For example, what we call disease is important not merely for how it affects us but for what it can tell us about what we are and how we are.
As the philosopher of science, Imre Lakatos (1922-1974), has suggested:
'[I]f we want to learn anything really deep, we have to study it not in its 'normal', regular form, but in its critical state, in fever, in passion. If you want to know the normal healthy body, study it when it is abnormal, when it is ill.'
When somebody is in the critical, ill state that Lakatos mentions, our natural ethical reaction is to sympathise with the sufferer from a personal perspective and try to offer them some sort of comfort. In this respect, we are not being particularly scientific; we are being humane. We do not find biologists descending on hospital wards asking to look at patients in a critical, ill state so as to be able to understand our normal selves really deeply. But why not?
Human beings have been trying to explain their sufferings since they became human – and perhaps even before that. There is evidence that our cousins the Neanderthals and, before them, our common ancestor Homo Erectus, helped those of their own kind who were suffering or incapacitated. We might reasonably surmise that that fellow-feeling also went hand-in-hand with some form of interpretation or explanation – so far as their intellect allowed. Explanations of our sufferings did not begin with clinicians and do not belong to them alone. In fact, defining disease and health is something in which medical people have shown very little interest. Their role is to alleviate suffering not sit around cogitating about it. Their role is to find out what is needed and wield tried and tested remedies as appropriate.

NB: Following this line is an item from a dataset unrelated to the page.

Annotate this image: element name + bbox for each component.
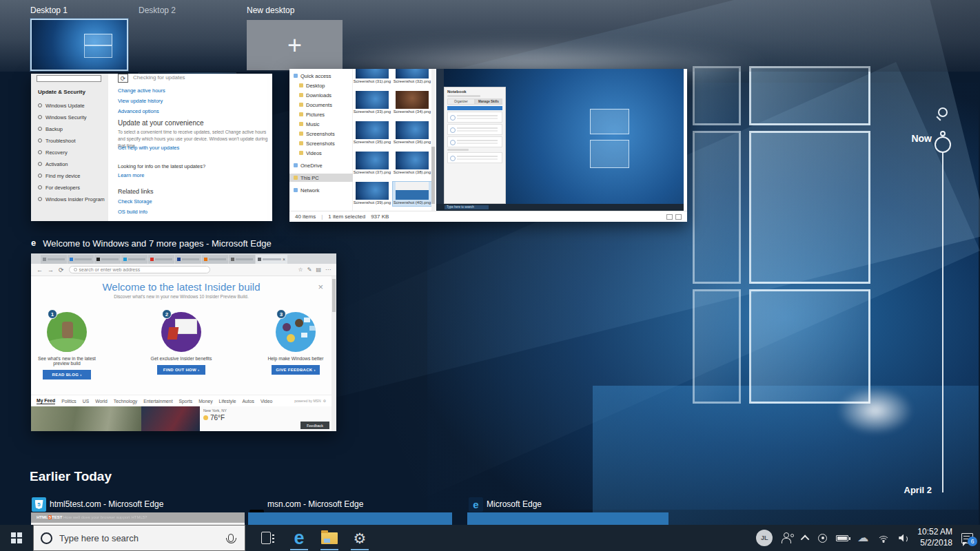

Convention now has it that when it comes to studying our bodies, the abnormal belongs almost exclusively to medicine. Thus, a whole biological perspective on what it is to be a human is largely missing from biological study because biology is now, by convention, largely confined to looking at what is considered normal. Although informative, simply going to a pathology textbook does not instantly fill the gap. We should not assume that the pathologist is looking at things in the same way as a biologist. Understanding the mechanics of a pathological process at molecular or cellular level is not the same as understanding disease or health at organism level.
Some of my points may sound a bit philosophical. That is deliberate – they ought to given that I have referred, in my title, to Socrates. Some are put off by the very mention of the word 'philosophy' as if it were something difficult or esoteric. 'Philosophy' it has been suggested is merely 'thinking about thinking' – that is, thinking critically about what other people are saying. In thinking critically, we seek to take an idea as far as possible to its logical conclusions.

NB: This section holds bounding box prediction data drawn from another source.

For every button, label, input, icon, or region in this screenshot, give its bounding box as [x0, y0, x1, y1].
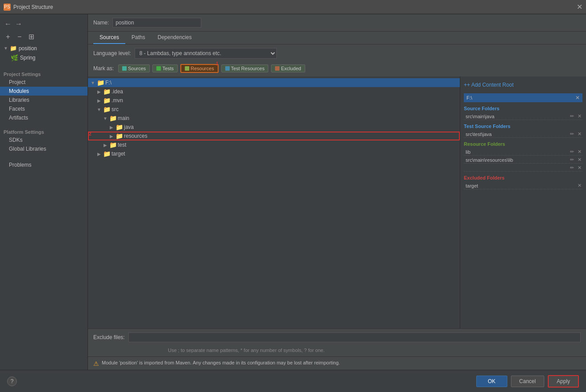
test-source-folders-title: Test Source Folders: [464, 124, 582, 129]
expand-target-icon: ▶: [96, 152, 102, 156]
tree-item-target[interactable]: ▶ 📁 target: [88, 149, 460, 158]
resource-folder-edit-2[interactable]: ✏: [569, 165, 575, 171]
right-panel: + + Add Content Root F:\ ✕ Source Folder…: [460, 76, 586, 328]
resources-dot-icon: [185, 66, 189, 71]
close-button[interactable]: ✕: [577, 3, 582, 11]
resource-folder-remove-2[interactable]: ✕: [577, 165, 582, 171]
test-source-folder-edit-0[interactable]: ✏: [569, 131, 575, 137]
name-input[interactable]: [112, 18, 201, 28]
resource-folder-entry-0: lib ✏ ✕: [464, 148, 582, 156]
resource-folder-remove-0[interactable]: ✕: [577, 149, 582, 155]
resource-folder-edit-1[interactable]: ✏: [569, 157, 575, 163]
lang-select[interactable]: 8 - Lambdas, type annotations etc.: [135, 48, 277, 59]
tab-dependencies[interactable]: Dependencies: [151, 32, 198, 44]
resource-folder-remove-1[interactable]: ✕: [577, 157, 582, 163]
tree-item-mvn[interactable]: ▶ 📁 .mvn: [88, 96, 460, 105]
tab-sources[interactable]: Sources: [93, 32, 125, 44]
source-folder-edit-0[interactable]: ✏: [569, 113, 575, 119]
content-root-close-button[interactable]: ✕: [575, 95, 580, 101]
hint-text: Use ; to separate name patterns, * for a…: [88, 346, 586, 356]
app-icon: PS: [4, 4, 11, 11]
spring-icon: 🌿: [11, 54, 18, 61]
module-toolbar: + − ⊞: [0, 30, 88, 44]
nav-arrows: ← →: [0, 18, 88, 30]
sidebar-item-problems[interactable]: Problems: [0, 160, 88, 169]
warning-row: ⚠ Module 'position' is imported from Mav…: [88, 356, 586, 370]
mark-sources-button[interactable]: Sources: [118, 64, 150, 72]
platform-settings-label: Platform Settings: [0, 126, 88, 136]
resource-folder-path-1: src\main\resources\lib: [466, 157, 569, 163]
tree-item-src[interactable]: ▼ 📁 src: [88, 105, 460, 114]
file-tree: ▼ 📁 F:\ ▶ 📁 .idea ▶ 📁 .mvn ▼ 📁 s: [88, 76, 460, 328]
ok-button[interactable]: OK: [476, 376, 507, 387]
resource-folder-actions-0: ✏ ✕: [569, 149, 582, 155]
resource-folder-path-2: [466, 165, 569, 171]
lang-label: Language level:: [93, 50, 131, 56]
tree-item-root[interactable]: ▼ 📁 F:\: [88, 78, 460, 87]
folder-root-icon: 📁: [97, 79, 104, 86]
mark-excluded-button[interactable]: Excluded: [271, 64, 305, 72]
tests-dot-icon: [156, 66, 161, 71]
module-tree-item[interactable]: ▼ 📁 position: [0, 44, 88, 53]
folder-src-icon: 📁: [103, 106, 111, 113]
expand-src-icon: ▼: [96, 107, 102, 112]
folder-main-icon: 📁: [109, 115, 117, 122]
cancel-button[interactable]: Cancel: [511, 376, 544, 387]
tree-item-java[interactable]: ▶ 📁 java: [88, 123, 460, 132]
tabs-bar: Sources Paths Dependencies: [88, 32, 586, 44]
mark-tests-button[interactable]: Tests: [152, 64, 178, 72]
apply-button[interactable]: Apply: [548, 375, 579, 388]
spring-tree-item[interactable]: 🌿 Spring: [0, 53, 88, 63]
resource-folder-edit-0[interactable]: ✏: [569, 149, 575, 155]
sidebar-item-facets[interactable]: Facets: [0, 104, 88, 113]
tree-item-idea[interactable]: ▶ 📁 .idea: [88, 87, 460, 96]
test-source-folder-entry-0: src\test\java ✏ ✕: [464, 131, 582, 138]
sources-dot-icon: [122, 66, 127, 71]
titlebar: PS Project Structure ✕: [0, 0, 586, 14]
excluded-folder-remove-0[interactable]: ✕: [577, 183, 582, 188]
window-title: Project Structure: [13, 4, 577, 10]
excluded-folder-actions-0: ✕: [577, 183, 582, 188]
sidebar-item-global-libraries[interactable]: Global Libraries: [0, 144, 88, 153]
folder-java-icon: 📁: [116, 124, 123, 131]
tree-item-test[interactable]: ▶ 📁 test: [88, 140, 460, 149]
add-content-root-button[interactable]: + + Add Content Root: [464, 80, 582, 90]
main-layout: ← → + − ⊞ ▼ 📁 position 🌿 Spring Project …: [0, 14, 586, 370]
mark-as-row: Mark as: Sources Tests 1 Resources Test …: [88, 62, 586, 76]
test-source-folder-remove-0[interactable]: ✕: [577, 131, 582, 137]
project-settings-label: Project Settings: [0, 68, 88, 78]
name-label: Name:: [93, 20, 109, 26]
tree-item-main[interactable]: ▼ 📁 main: [88, 114, 460, 123]
source-folder-remove-0[interactable]: ✕: [577, 113, 582, 119]
sidebar-item-sdks[interactable]: SDKs: [0, 136, 88, 144]
sidebar-item-libraries[interactable]: Libraries: [0, 96, 88, 104]
resource-folder-path-0: lib: [466, 149, 569, 155]
exclude-files-input[interactable]: [128, 332, 581, 342]
source-folder-path-0: src\main\java: [466, 114, 569, 119]
test-source-folder-actions-0: ✏ ✕: [569, 131, 582, 137]
remove-module-button[interactable]: −: [15, 32, 24, 41]
sidebar-item-modules[interactable]: Modules: [0, 87, 88, 96]
exclude-files-label: Exclude files:: [93, 334, 125, 340]
back-button[interactable]: ←: [4, 20, 12, 28]
tab-paths[interactable]: Paths: [125, 32, 151, 44]
resource-folder-entry-1: src\main\resources\lib ✏ ✕: [464, 156, 582, 164]
help-button[interactable]: ?: [7, 376, 17, 386]
folder-mvn-icon: 📁: [103, 97, 111, 104]
lang-row: Language level: 8 - Lambdas, type annota…: [88, 44, 586, 62]
warning-icon: ⚠: [93, 360, 99, 367]
copy-module-button[interactable]: ⊞: [27, 32, 36, 41]
mark-resources-button[interactable]: 1 Resources: [180, 64, 219, 73]
sidebar-item-project[interactable]: Project: [0, 78, 88, 87]
mark-test-resources-button[interactable]: Test Resources: [221, 64, 269, 72]
sidebar-item-artifacts[interactable]: Artifacts: [0, 113, 88, 122]
resource-folders-title: Resource Folders: [464, 141, 582, 147]
name-row: Name:: [88, 14, 586, 32]
tree-item-resources[interactable]: 2 ▶ 📁 resources: [88, 132, 460, 140]
content-area: Name: Sources Paths Dependencies Languag…: [88, 14, 586, 370]
content-root-path: F:\: [466, 95, 472, 100]
forward-button[interactable]: →: [14, 20, 23, 28]
expand-resources-icon: ▶: [108, 134, 115, 139]
add-module-button[interactable]: +: [4, 32, 12, 41]
mark-as-label: Mark as:: [93, 65, 114, 72]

If somebody suggests to me that the Earth is flat, it must follow that ships will NOT disappear over the horizon but continue in view on the same flat plane for as far as my telescope can make out. That they do disappear over the horizon suggests that the Earth is at least curved. In being curved the Earth is, therefore, not flat.

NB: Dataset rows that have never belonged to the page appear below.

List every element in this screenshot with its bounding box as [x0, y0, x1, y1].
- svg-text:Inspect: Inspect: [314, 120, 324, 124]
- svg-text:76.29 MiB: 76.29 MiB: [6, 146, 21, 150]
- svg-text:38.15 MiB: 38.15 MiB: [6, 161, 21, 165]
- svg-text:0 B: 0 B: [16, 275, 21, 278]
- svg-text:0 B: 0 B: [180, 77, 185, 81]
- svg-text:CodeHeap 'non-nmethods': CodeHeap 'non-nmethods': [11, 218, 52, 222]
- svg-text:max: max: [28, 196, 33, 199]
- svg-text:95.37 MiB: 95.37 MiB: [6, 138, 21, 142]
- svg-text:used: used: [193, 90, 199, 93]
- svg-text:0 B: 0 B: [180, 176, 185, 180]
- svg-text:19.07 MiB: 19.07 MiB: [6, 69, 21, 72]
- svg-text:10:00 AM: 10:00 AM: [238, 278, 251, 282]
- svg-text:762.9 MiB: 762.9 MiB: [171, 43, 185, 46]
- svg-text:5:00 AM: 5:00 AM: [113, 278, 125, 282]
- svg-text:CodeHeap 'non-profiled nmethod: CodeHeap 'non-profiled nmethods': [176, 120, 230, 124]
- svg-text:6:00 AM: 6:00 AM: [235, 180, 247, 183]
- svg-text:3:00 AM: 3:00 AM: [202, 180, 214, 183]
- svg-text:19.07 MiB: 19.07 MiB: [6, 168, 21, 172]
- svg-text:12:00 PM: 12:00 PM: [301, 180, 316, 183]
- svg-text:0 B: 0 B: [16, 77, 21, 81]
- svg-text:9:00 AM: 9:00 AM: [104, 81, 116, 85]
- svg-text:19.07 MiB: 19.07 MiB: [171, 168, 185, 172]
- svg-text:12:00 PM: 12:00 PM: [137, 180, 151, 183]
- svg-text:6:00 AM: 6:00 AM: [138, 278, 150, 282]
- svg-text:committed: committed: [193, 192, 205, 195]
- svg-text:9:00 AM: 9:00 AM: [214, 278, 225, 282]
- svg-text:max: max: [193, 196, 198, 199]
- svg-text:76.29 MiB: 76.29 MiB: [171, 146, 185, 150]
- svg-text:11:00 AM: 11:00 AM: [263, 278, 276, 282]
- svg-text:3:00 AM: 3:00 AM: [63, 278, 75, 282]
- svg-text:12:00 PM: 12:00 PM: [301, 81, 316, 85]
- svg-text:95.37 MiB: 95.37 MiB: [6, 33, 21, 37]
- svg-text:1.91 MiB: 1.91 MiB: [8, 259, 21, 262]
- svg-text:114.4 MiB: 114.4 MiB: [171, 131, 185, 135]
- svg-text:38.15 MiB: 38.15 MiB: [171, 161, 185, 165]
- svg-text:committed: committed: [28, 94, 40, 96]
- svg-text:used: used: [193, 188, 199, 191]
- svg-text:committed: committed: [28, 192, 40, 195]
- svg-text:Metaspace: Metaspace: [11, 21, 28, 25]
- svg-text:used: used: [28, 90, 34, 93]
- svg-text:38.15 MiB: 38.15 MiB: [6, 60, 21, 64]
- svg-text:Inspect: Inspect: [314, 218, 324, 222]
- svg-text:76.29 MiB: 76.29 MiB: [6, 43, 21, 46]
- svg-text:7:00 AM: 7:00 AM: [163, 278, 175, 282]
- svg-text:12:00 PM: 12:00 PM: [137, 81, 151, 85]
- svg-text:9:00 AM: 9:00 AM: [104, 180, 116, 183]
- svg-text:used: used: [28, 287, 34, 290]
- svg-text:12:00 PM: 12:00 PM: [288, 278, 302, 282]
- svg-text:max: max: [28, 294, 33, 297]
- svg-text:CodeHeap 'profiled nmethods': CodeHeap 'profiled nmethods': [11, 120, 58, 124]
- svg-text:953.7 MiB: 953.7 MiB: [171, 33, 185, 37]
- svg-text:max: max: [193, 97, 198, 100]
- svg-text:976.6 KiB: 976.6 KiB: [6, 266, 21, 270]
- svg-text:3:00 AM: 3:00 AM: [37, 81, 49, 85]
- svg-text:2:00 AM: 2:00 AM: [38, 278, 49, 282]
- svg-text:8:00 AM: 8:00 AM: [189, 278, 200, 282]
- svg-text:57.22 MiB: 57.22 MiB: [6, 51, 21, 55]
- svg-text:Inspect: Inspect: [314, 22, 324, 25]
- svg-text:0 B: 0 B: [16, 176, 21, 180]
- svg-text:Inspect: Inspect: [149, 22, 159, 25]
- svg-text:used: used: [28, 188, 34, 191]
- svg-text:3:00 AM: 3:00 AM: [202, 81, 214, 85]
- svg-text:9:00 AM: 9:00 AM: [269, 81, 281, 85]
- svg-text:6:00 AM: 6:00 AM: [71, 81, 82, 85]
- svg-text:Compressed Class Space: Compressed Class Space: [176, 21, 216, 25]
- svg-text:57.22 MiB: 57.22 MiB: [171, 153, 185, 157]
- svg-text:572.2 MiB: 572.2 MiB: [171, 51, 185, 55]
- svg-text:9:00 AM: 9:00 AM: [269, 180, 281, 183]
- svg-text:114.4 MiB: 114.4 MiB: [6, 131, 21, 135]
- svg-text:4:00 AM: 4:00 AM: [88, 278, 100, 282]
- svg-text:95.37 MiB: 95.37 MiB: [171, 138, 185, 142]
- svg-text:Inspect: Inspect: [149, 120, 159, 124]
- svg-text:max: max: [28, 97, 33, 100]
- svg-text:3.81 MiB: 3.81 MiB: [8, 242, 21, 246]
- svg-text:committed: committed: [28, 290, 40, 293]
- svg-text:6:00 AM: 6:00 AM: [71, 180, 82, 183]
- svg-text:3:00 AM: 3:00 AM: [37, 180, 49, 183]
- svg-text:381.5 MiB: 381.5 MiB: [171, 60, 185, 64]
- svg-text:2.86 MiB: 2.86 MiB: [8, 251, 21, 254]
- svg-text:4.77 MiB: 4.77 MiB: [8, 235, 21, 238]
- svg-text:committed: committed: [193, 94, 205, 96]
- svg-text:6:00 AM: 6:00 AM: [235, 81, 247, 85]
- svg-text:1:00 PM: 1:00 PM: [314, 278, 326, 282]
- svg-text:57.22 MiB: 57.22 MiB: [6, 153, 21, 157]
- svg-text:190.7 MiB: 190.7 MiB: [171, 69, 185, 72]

Significantly, I have not set out to prove a point of my own. I have not tried to promote my belief that the Earth is a globe. I did not suggest that all one has to do is just look at the Apollo 8 picture shown earlier.
What I have done is interrogate a view that has been put to me. I am subsequently free to make a proposal of my own but in so doing it would be wise to interrogate my own thinking thoroughly before exposing it to interrogation by others. So philosophy is also 'thinking about one's own thinking'.
To engage in critical thinking, one does not have to have a degree in philosophy or the like.
It is not even necessary to be highly educated. Socrates was a case in point. Although the Delphic oracle stated that 'no one [was] wiser than Socrates', he in fact claimed to have no special knowledge: something that is often referred to as 'Socratic ignorance'.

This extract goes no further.